I find I’m often asked to take part in trials because I seem to respond well to treatments and I’m articulate enough to tell people what’s going on.
There are Pro’s and Con’s to this.
The simple ones being I get to do things I can’t afford and aren’t available through the public medical system. The down side is, I get given less than spectacular equipment that helps them get the results, ongoing funding things they need after lying to me about all the great things they will do/give me.
All while sabotaging me from getting what I need. Case in point, I was part of a Botox trial to stretch my calf muscles and improve my walking and fix my hyper-extension, so in the time I wouldn’t need a knee replacement.

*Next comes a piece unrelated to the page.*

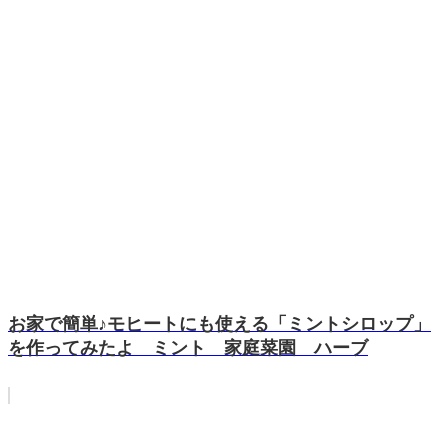
お家で簡単♪モヒートにも使える「ミントシロップ」
を作ってみたよ ミント 家庭菜園 ハーブ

I was told I’d be put in a cast and if I managed to not fall over, they’d send me home. I’d be recast after a week in a slightly more uncomfortable position (calf to toes) and maybe again for a 3rd and 4th week. During the 1st and 2nd week I left the hospital in self-funded taxi’s (taxi’s I couldn’t afford) and went back to my neighbourhood to appointments I couldn’t live without.
I did get good coffee.
In hospital, I was bullied and not given pain meds my own GP prescribed me. I had supplied my own meds and while kept under lock and key, they refused to give them to me, adding to my stress.
But even after two weeks, they refused to let me go home. They insisted on keeping me in despite knowing it stressed me and I didn’t need to be there. They kept insisting to keep me in because they thought I’d get my cast wet if I went home. My cast got wet! EVERY SINGLE SHOWER I had in hospital.
Eventually, I think I growled sufficiently at a new doctor at the rounds and they set me free.
- Public hospitals: They have a body in a bed and they get funded!
- Every person their cat and dog came to visit me, access me, learn from me, all so they can tick their boxes and get more funding.
- They told me they’d send me home with shoes they would fund. I could no long wear my beloved shoes.
On the way home mum took me shopping for some temporary shoes, as there had been nothing but excuses. They eventually did fund me shoes that wore very quickly, I nearly twisted my ankle and it meant after 4 months needed replacing, I could get another pair funded for 12 months.
My mum paid for the cost expensive pair of shoes, I’ve ever owned and they are medically approved shoes. That I then had to find someone to reimburse my mum. She is not wealthy.
I still have my hyper-extension 2 years later.